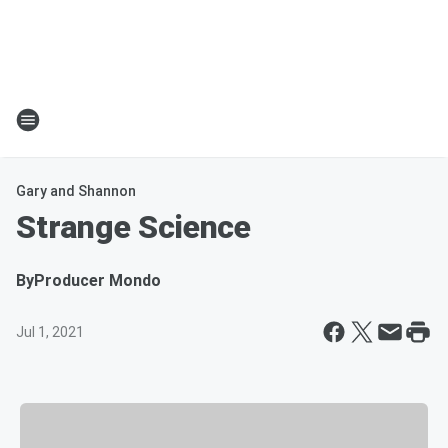
Gary and Shannon
Strange Science
By
Producer Mondo
Jul 1, 2021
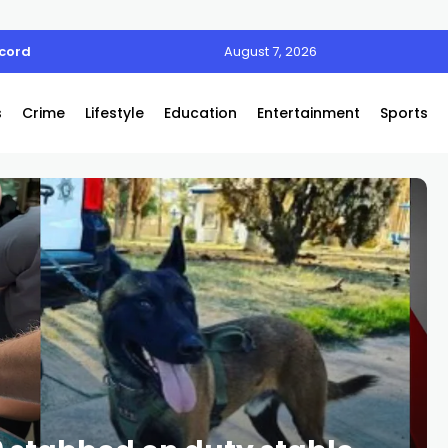
ecord
August 7, 2026
s
Crime
Lifestyle
Education
Entertainment
Sports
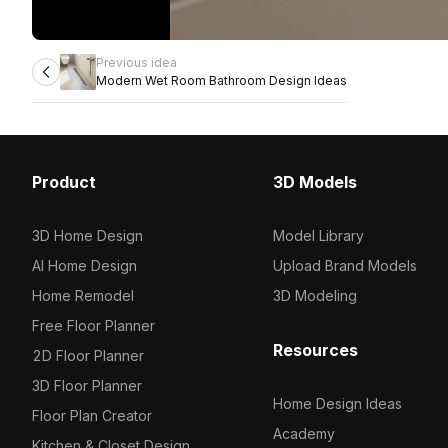
Previous idea
Modern Wet Room Bathroom Design Ideas
Product
3D Models
3D Home Design
Model Library
AI Home Design
Upload Brand Models
Home Remodel
3D Modeling
Free Floor Planner
Resources
2D Floor Planner
3D Floor Planner
Home Design Ideas
Floor Plan Creator
Academy
Kitchen & Closet Design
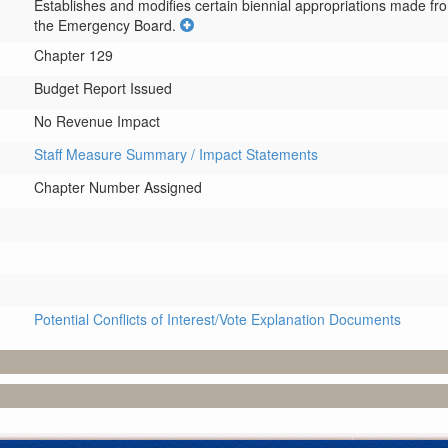
Establishes and modifies certain biennial appropriations made fr
the Emergency Board.
Chapter 129
Budget Report Issued
No Revenue Impact
Staff Measure Summary / Impact Statements
Chapter Number Assigned
Potential Conflicts of Interest/Vote Explanation Documents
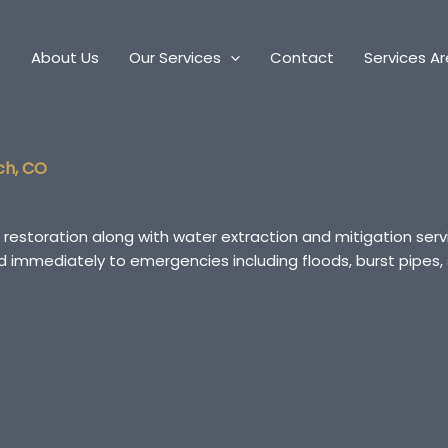
e
About Us
Our Services
Contact
Services A
ch, CO
 restoration along with water extraction and mitigation se
ond immediately to emergencies including floods, burst pip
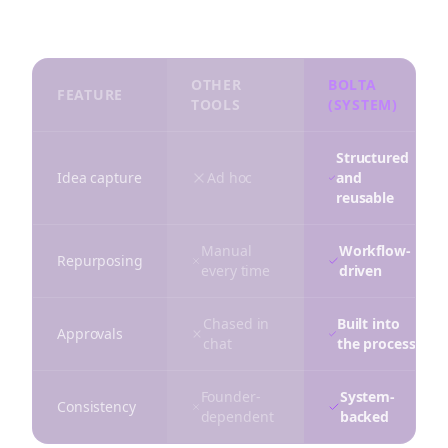
distribution in one repeatable system.
OTHER
BOLTA
FEATURE
TOOLS
(SYSTEM)
Structured
Idea capture
Ad hoc
and
reusable
Manual
Workflow-
Repurposing
every time
driven
Chased in
Built into
Approvals
chat
the process
Founder-
System-
Consistency
dependent
backed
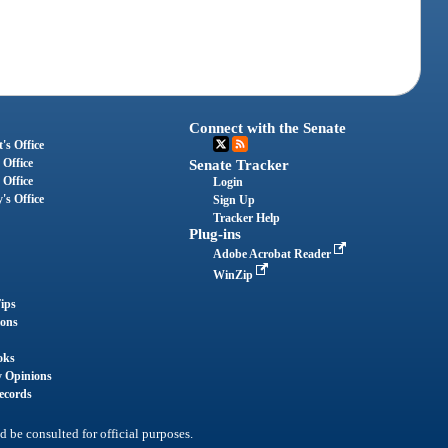
Connect with the Senate
's Office
 Office
Senate Tracker
 Office
Login
's Office
Sign Up
Tracker Help
Plug-ins
Adobe Acrobat Reader
WinZip
ips
ions
oks
y Opinions
ecords
d be consulted for official purposes.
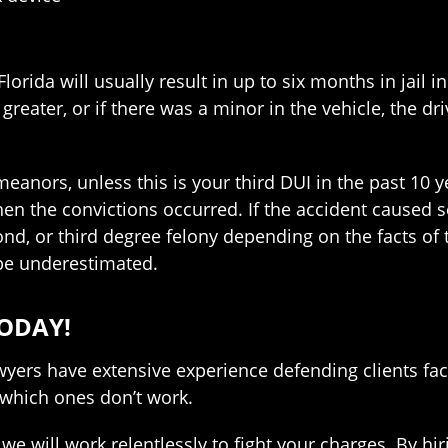
Florida will usually result in up to six months in jail
 greater, or if there was a minor in the vehicle, the 
nors, unless this is your third DUI in the past 10 year
en the convictions occurred. If the accident caused se
nd, or third degree felony depending on the facts of th
 be underestimated.
ODAY!
wyers have extensive experience defending clients fac
which ones don’t work.
we will work relentlessly to fight your charges. By hi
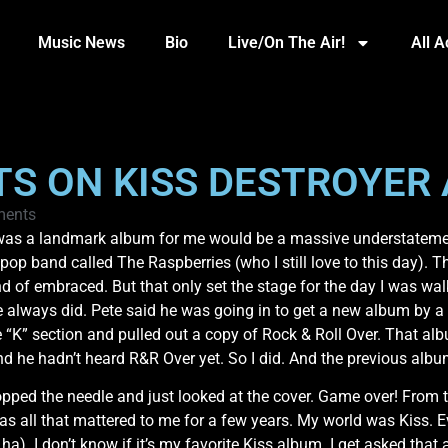
Music News
Bio
Live/On The Air!
All 
TS ON KISS DESTROYER 
ents
s was a landmark album for me would be a massive understatemen
r pop band called The Raspberries (who I still love to this day)
kind of embraced. But that only set the stage for the day I was 
e always did. Pete said he was going in to get a new album by a 
 “K” section and pulled out a copy of Rock & Roll Over. That al
nd he hadn’t heard R&R Over yet. So I did. And the previous alb
pped the needle and just looked at the cover. Game over! From t
 all that mattered to me for a few years. My world was Kiss. E
a). I don’t know if it’s my favorite Kiss album. I get asked that 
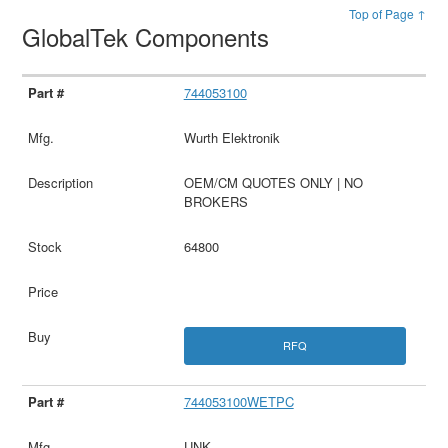
Top of Page ↑
GlobalTek Components
744053100
Wurth Elektronik
OEM/CM QUOTES ONLY | NO
BROKERS
64800
RFQ
744053100WETPC
UNK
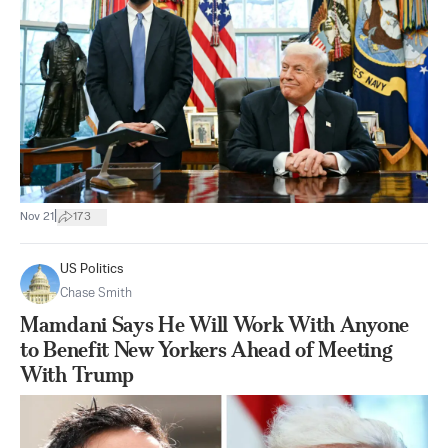
|
Nov 21
173
US Politics
Chase Smith
Mamdani Says He Will Work With Anyone
to Benefit New Yorkers Ahead of Meeting
With Trump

——

◆ TASK DETAILS: Everything from the line above that contains "Free Floor Planner" down to the line that contains "d be consulted for official purposes." must be reproduced exactly, both ends included. Omit the pictures.

◆ RESPONSE TO THE TASK:
Free Floor Planner
Resources
2D Floor Planner
3D Floor Planner
Home Design Ideas
Floor Plan Creator
Academy
Kitchen & Closet Design
Establishes and modifies certain biennial appropriations made fr
the Emergency Board.
Chapter 129
Budget Report Issued
No Revenue Impact
Staff Measure Summary / Impact Statements
Chapter Number Assigned
Potential Conflicts of Interest/Vote Explanation Documents
e
About Us
Our Services
Contact
Services A
ch, CO
 restoration along with water extraction and mitigation se
ond immediately to emergencies including floods, burst pip
distribution in one repeatable system.
OTHER
BOLTA
FEATURE
TOOLS
(SYSTEM)
Structured
Idea capture
Ad hoc
and
reusable
Manual
Workflow-
Repurposing
every time
driven
Chased in
Built into
Approvals
chat
the process
Founder-
System-
Consistency
dependent
backed
Connect with the Senate
's Office
 Office
Senate Tracker
 Office
Login
's Office
Sign Up
Tracker Help
Plug-ins
Adobe Acrobat Reader
WinZip
ips
ions
oks
y Opinions
ecords
d be consulted for official purposes.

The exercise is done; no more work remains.